### What to work on
Copy out each line featuring the string "pogosto" from the entries beneath.
··· Data shown
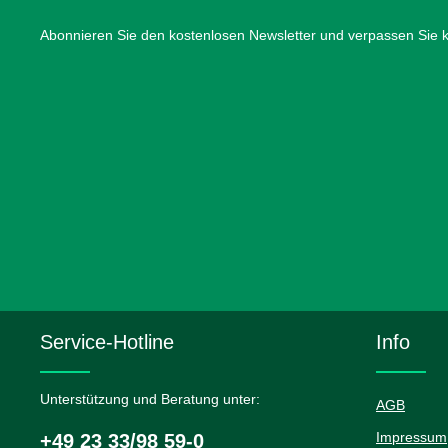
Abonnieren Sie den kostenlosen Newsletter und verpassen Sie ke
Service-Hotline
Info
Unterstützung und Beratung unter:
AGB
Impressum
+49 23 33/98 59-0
······
··· Data shown
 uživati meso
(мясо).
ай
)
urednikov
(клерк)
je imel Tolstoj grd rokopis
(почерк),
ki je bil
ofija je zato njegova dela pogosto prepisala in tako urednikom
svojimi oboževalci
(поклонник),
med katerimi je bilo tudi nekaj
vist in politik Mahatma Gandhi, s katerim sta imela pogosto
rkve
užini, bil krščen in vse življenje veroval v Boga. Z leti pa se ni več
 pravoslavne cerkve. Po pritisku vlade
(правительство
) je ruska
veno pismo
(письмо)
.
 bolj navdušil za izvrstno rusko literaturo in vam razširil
······
### Answer for this exercise
ofija je zato njegova dela pogosto prepisala in tako urednikom
vist in politik Mahatma Gandhi, s katerim sta imela pogosto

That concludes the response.